Por otro lado, el Índice de Ventas al Detalle es uno de los principales indicadores estadounidenses para señalar patrones de consumo interno. Al medir todas las ventas de bienes que tienen lugar a nivel minorista, proporciona datos sobre las tendencias existentes entre los minoristas. El cálculo no cubre la venta de servicios y las cifras no están ajustadas a la inflación.
Otro de los principales indicadores económicos estadounidenses relacionado con el consumo interno es el Índice Sobre Ingresos y Consumo Personal (Personal Income & Consumption), que valora los ingresos de todo tipo que reciben los hogares y el gasto en consumo, desglosado en bienes duraderos, no duraderos y servicios. Este dato se publica de forma mensual y su valor repercute en los mercados ya que a mayores ingresos, mayor consumo, lo que promueve las ganancias de las empresas.

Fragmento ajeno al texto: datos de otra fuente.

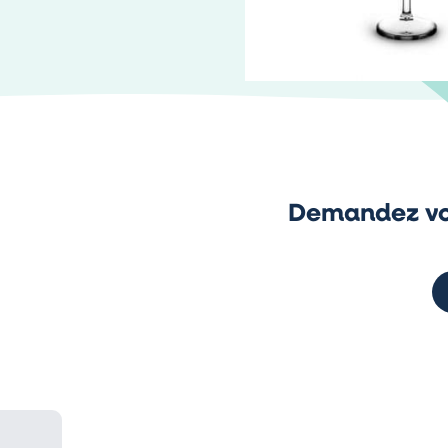
Demandez vo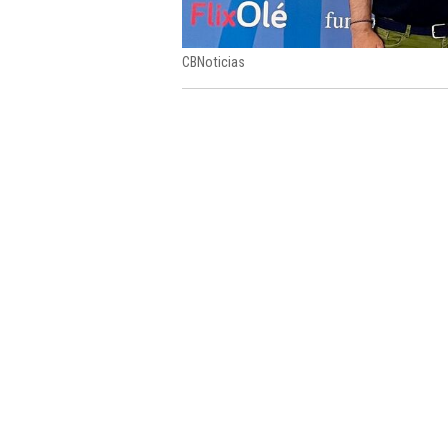
CBNoticias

A nivel más global, cubriendo todas las transacciones está la Balanza Comercial, de la que hablamos en el apartado del análisis fundamental. Este indicador se logra restando el valor de las importaciones de un país al de sus exportaciones y por lo tanto proporciona información relevante sobre una parte esencial de la actividad económica de un país. Su importancia para poder predecir movimientos en el mercado es de vital importancia, ya que aporta numerosas señales sobre el estado de la economía.
Por último señalaremos el índice que mide las Órdenes de Bienes Duraderos. Es elaborado por el gobierno estadounidense y mide la cantidad en dólares de las órdenes, envíos y órdenes no completadas de bienes duraderos (por bienes duraderos se entiende equipos nuevos o usados cuya vida útil será igual o superior a los tres años). Este índice da pistas sobre la demanda más o menos fuerte, el consumo y el empleo.